Weight Loss That Actually Matters
The new XPS 14 drops down to just over 3 pounds, which is where a 14-inch laptop should be. That’s a weight reduction you’ll actually feel in your bag every single day. Dell managed this without turning the laptop into a flimsy piece of plastic either. The CNC-machined aluminum chassis feels solid and premium, exactly what you’d expect from a machine starting at $1,600.
Here’s the interesting bit: Dell made the XPS 14 thinner and lighter while actually making it look more substantial than the chunky Premium model. They ditched the tapered design for a more MacBook Pro-like slab aesthetic. And yes, it really does look like Dell is chasing Apple’s design language here, but honestly, if you’re going to copy homework, might as well copy from the best.
Physical Keys Are Back, Thank God
Those touch-sensitive Function row icons are gone, replaced by actual physical keys that you can feel and press like a normal human being. This should have never been a problem that needed solving. Function keys worked fine for decades.
The touchpad is still the excellent haptic version from the Premium, but now it has subtle etched lines on the sides so you can actually see where it ends. It’s a small detail that makes the laptop more usable without ruining the minimalist aesthetic.
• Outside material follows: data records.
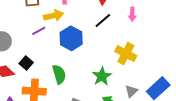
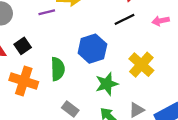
pink arrow: (132, 14) -> (161, 21), turned 64
blue hexagon: (71, 38) -> (92, 49), moved

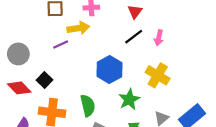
pink arrow: (161, 21) -> (159, 38), moved, turned -56
green semicircle: (58, 69) -> (88, 106), moved

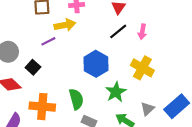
black square: (45, 80) -> (33, 67), moved

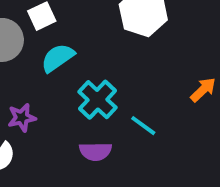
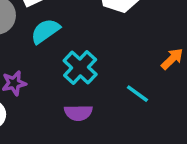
cyan line: (143, 126) -> (137, 94), moved

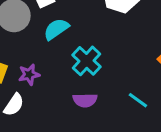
cyan line: (137, 94) -> (138, 100), moved

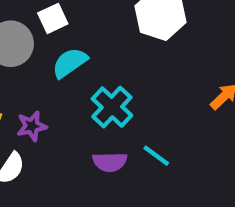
cyan line: (138, 100) -> (156, 156), moved

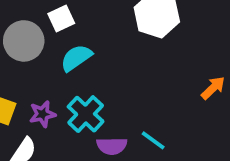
cyan cross: (112, 107) -> (86, 114), moved

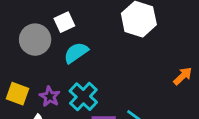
purple star: (42, 114) -> (50, 97), turned -30

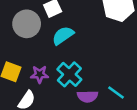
purple star: (50, 97) -> (40, 74), turned -30

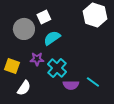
purple star: (40, 74) -> (37, 59), moved

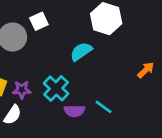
cyan semicircle: (52, 38) -> (81, 52), moved
purple star: (37, 59) -> (22, 90), moved

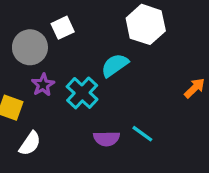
cyan cross: (56, 88) -> (82, 93), moved
purple star: (22, 90) -> (43, 85), moved, turned -30

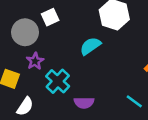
cyan cross: (82, 93) -> (58, 81), moved
cyan line: (142, 134) -> (134, 101), moved

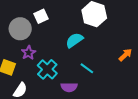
cyan line: (134, 101) -> (87, 68), moved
Dell also tweaked the keyboard to feel a bit snappier, which is always welcome. The port selection remains minimal with three Thunderbolt 4 ports and an audio jack, though they did drop the microSD card slot from the Premium model. That’s going to annoy photographers and videographers who relied on it.
Two Models, Same Story
Dell is launching the XPS 14 with Intel’s new Panther Lake processors. The base model at $1,600 comes with a Core Ultra 5-325, 16GB of RAM, 512GB storage, and an IPS LCD display. There’s also a higher-end version with a touchscreen OLED panel and beefier graphics that’ll get tested for gaming performance.
The display shrunk slightly from 14.5 inches to 14 inches, and it’s noticeably smaller than the MacBook Pro’s 14.2-inch screen when you put them side by side. But the bezels are so thin that the overall laptop footprint is more compact. It’s a reasonable tradeoff for better portability.
A Corporate Apology In Product Form
What’s fascinating about this whole situation is that it’s essentially Dell admitting they screwed up. Companies don’t usually resurrect product lines they killed off just a year ago unless the replacement was a complete failure in the business sense.
The XPS brand had recognition and loyalty built up over years. Throwing that away for a confusing naming scheme that nobody could keep straight was a self-inflicted wound. The Premium line was supposed to signal quality, but instead it signaled that Dell didn’t understand what made their laptops good in the first place.
Now with the XPS 14 and XPS 16 back on shelves (and an XPS 13 coming later this year), maybe Dell has learned that sometimes the old way of doing things was actually the right way. The real question is whether a year of brand confusion and mediocre Premium models damaged customer trust enough that people moved on to other options. Because in the tech world, a year might as well be a decade.